__WORKING DATA__:

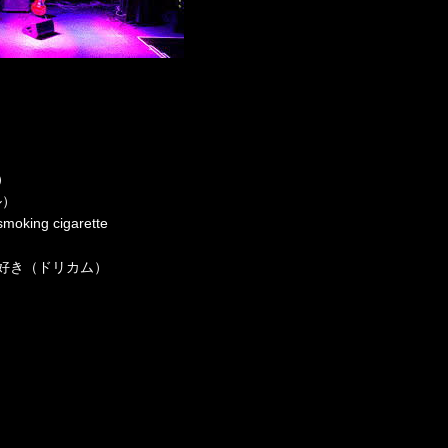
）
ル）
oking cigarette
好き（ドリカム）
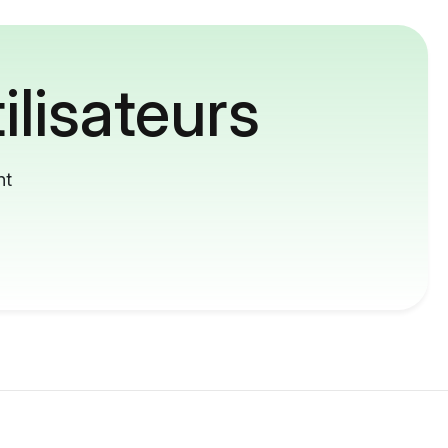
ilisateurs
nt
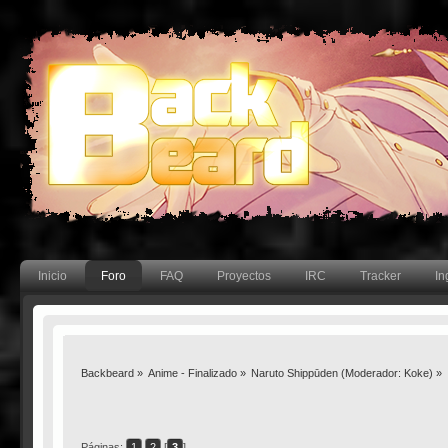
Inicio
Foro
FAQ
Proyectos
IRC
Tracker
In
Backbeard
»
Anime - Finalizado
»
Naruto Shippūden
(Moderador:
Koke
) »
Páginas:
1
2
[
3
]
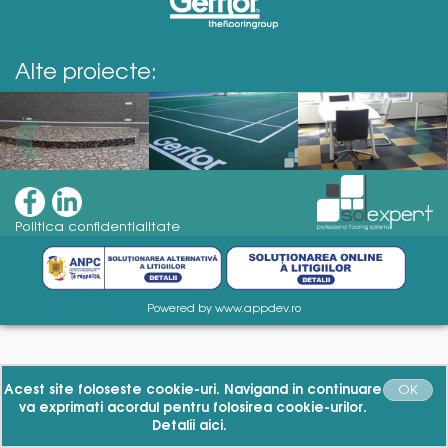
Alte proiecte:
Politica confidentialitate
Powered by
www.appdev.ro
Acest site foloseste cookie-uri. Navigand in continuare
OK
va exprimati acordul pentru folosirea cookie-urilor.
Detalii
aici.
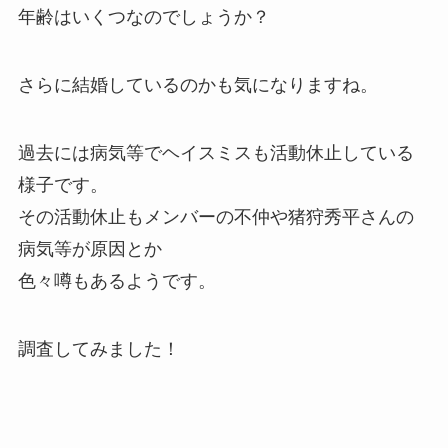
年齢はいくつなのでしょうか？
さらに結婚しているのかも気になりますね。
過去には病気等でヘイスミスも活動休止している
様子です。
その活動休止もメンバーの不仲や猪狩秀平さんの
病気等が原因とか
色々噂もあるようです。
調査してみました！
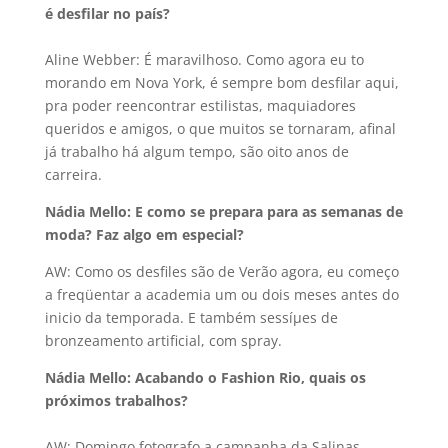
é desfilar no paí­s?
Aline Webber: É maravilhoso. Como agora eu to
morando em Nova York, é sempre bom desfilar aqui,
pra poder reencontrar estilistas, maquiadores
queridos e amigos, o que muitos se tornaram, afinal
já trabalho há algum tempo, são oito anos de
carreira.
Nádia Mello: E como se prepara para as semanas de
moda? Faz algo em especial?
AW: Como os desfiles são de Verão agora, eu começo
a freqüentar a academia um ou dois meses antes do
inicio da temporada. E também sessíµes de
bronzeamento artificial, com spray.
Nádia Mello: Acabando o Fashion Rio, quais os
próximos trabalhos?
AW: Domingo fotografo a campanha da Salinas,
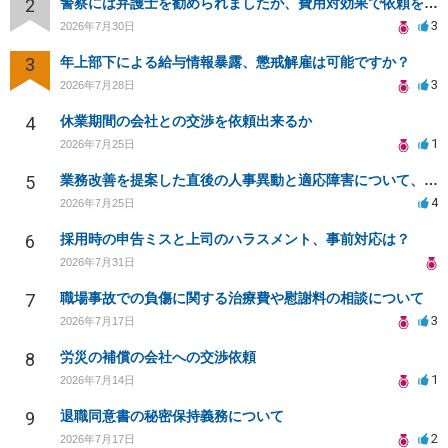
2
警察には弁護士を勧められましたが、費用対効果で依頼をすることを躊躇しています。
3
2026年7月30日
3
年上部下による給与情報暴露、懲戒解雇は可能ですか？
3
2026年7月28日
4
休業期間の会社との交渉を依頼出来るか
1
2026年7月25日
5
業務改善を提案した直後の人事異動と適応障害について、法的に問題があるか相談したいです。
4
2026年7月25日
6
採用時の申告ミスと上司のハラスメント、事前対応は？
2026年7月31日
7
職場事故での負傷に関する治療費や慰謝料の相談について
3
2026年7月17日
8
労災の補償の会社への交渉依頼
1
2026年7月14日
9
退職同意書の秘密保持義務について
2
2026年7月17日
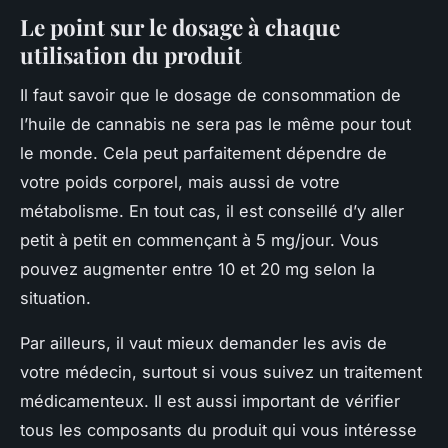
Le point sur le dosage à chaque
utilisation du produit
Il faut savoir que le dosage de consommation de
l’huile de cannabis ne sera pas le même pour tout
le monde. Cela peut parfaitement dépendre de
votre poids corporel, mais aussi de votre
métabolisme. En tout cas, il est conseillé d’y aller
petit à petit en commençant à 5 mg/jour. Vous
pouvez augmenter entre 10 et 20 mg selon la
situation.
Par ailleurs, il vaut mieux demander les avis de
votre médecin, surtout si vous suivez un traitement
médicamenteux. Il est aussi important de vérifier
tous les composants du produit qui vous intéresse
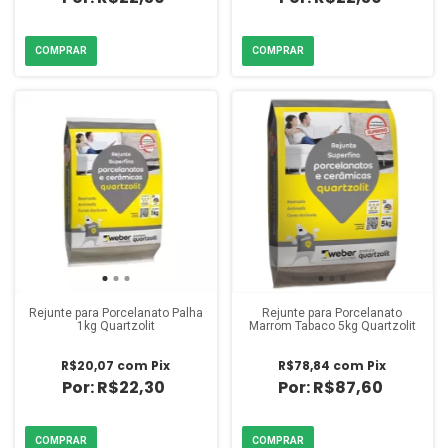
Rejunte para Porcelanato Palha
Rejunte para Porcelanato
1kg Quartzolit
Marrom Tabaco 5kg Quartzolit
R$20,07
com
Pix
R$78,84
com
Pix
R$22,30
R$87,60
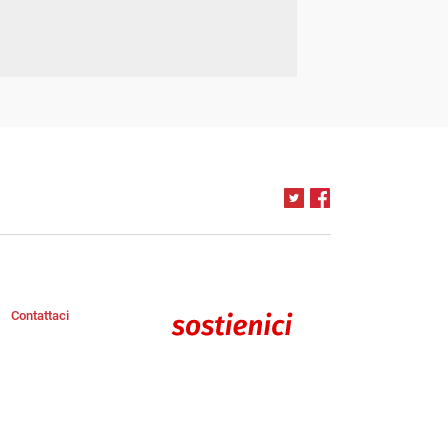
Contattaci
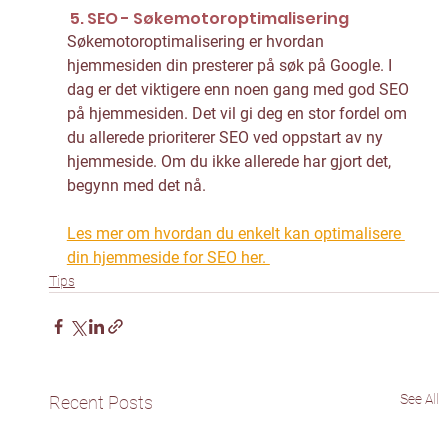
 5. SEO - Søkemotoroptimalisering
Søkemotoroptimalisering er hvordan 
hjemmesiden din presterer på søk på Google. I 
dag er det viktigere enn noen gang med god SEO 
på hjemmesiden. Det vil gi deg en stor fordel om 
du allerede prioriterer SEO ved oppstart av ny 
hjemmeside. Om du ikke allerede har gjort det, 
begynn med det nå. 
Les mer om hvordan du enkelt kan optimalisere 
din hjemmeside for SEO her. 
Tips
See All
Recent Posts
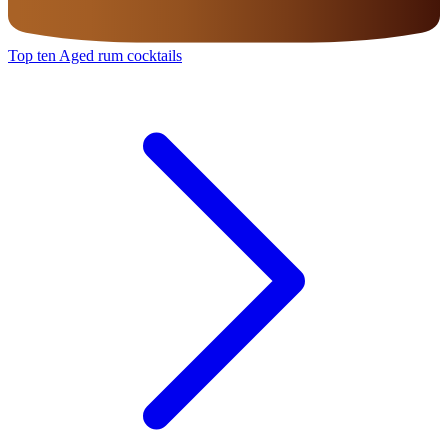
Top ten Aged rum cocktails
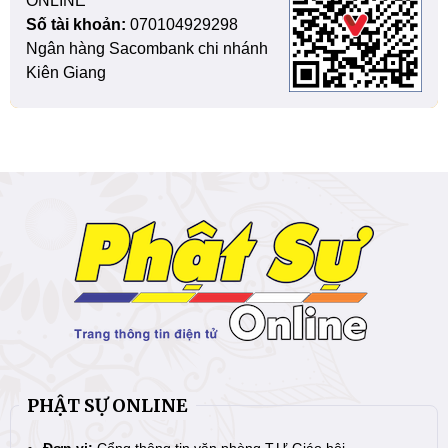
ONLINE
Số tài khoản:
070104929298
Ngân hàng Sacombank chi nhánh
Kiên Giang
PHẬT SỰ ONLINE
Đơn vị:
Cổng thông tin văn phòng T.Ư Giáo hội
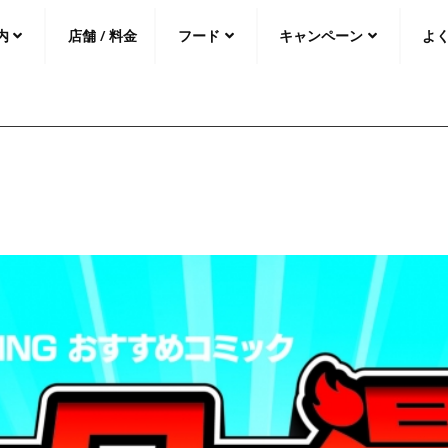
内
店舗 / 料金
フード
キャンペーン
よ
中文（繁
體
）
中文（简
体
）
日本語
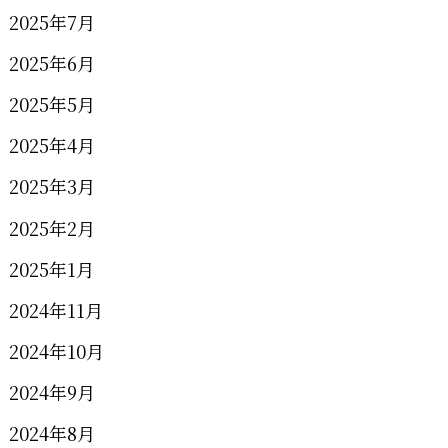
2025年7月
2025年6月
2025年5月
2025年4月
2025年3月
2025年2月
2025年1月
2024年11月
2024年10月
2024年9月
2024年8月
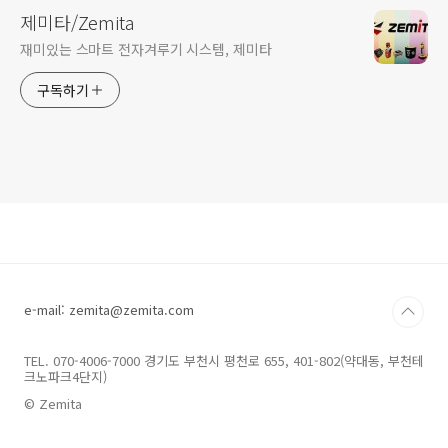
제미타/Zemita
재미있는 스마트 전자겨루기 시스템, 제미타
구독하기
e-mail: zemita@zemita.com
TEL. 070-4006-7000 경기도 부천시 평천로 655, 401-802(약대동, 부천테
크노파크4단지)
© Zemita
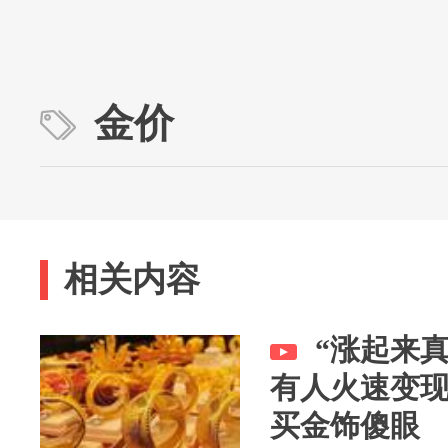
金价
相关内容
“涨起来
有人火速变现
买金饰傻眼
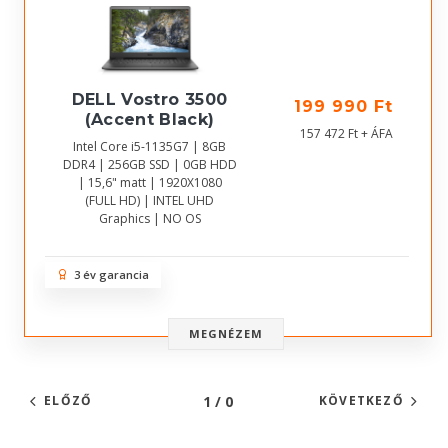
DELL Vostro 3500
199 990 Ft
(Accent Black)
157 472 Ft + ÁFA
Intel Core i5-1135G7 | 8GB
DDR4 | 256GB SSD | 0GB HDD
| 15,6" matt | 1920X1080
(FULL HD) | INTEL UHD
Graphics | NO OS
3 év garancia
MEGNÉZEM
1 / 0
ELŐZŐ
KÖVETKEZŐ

__EXERCISE INSTRUCTIONS__:
After dropping the pictures, reproduce exactly the lines from the first line of the entries through the line containing "votre médecin, surtout", both included.

__ANSWER SECTION__:
）
ル）
oking cigarette
好き（ドリカム）
ilisateurs
nt
Inicio
Foro
FAQ
Proyectos
IRC
Tracker
In
Backbeard
»
Anime - Finalizado
»
Naruto Shippūden
(Moderador:
Koke
) »
Páginas:
1
2
[
3
]
Alte proiecte:
Politica confidentialitate
Powered by
www.appdev.ro
Acest site foloseste cookie-uri. Navigand in continuare
OK
va exprimati acordul pentru folosirea cookie-urilor.
Detalii
aici.
年齢はいくつなのでしょうか？
さらに結婚しているのかも気になりますね。
過去には病気等でヘイスミスも活動休止している
様子です。
その活動休止もメンバーの不仲や猪狩秀平さんの
病気等が原因とか
色々噂もあるようです。
調査してみました！
é desfilar no paí­s?
Aline Webber: É maravilhoso. Como agora eu to
morando em Nova York, é sempre bom desfilar aqui,
pra poder reencontrar estilistas, maquiadores
queridos e amigos, o que muitos se tornaram, afinal
já trabalho há algum tempo, são oito anos de
carreira.
Nádia Mello: E como se prepara para as semanas de
moda? Faz algo em especial?
AW: Como os desfiles são de Verão agora, eu começo
a freqüentar a academia um ou dois meses antes do
inicio da temporada. E também sessíµes de
bronzeamento artificial, com spray.
Nádia Mello: Acabando o Fashion Rio, quais os
próximos trabalhos?
AW: Domingo fotografo a campanha da Salinas,
2
警察には弁護士を勧められましたが、費用対効果で依頼をすることを躊躇しています。
3
2026年7月30日
3
年上部下による給与情報暴露、懲戒解雇は可能ですか？
3
2026年7月28日
4
休業期間の会社との交渉を依頼出来るか
1
2026年7月25日
5
業務改善を提案した直後の人事異動と適応障害について、法的に問題があるか相談したいです。
4
2026年7月25日
6
採用時の申告ミスと上司のハラスメント、事前対応は？
2026年7月31日
7
職場事故での負傷に関する治療費や慰謝料の相談について
3
2026年7月17日
8
労災の補償の会社への交渉依頼
1
2026年7月14日
9
退職同意書の秘密保持義務について
2
2026年7月17日
Le point sur le dosage à chaque
utilisation du produit
Il faut savoir que le dosage de consommation de
l’huile de cannabis ne sera pas le même pour tout
le monde. Cela peut parfaitement dépendre de
votre poids corporel, mais aussi de votre
métabolisme. En tout cas, il est conseillé d’y aller
petit à petit en commençant à 5 mg/jour. Vous
pouvez augmenter entre 10 et 20 mg selon la
situation.
Par ailleurs, il vaut mieux demander les avis de
votre médecin, surtout si vous suivez un traitement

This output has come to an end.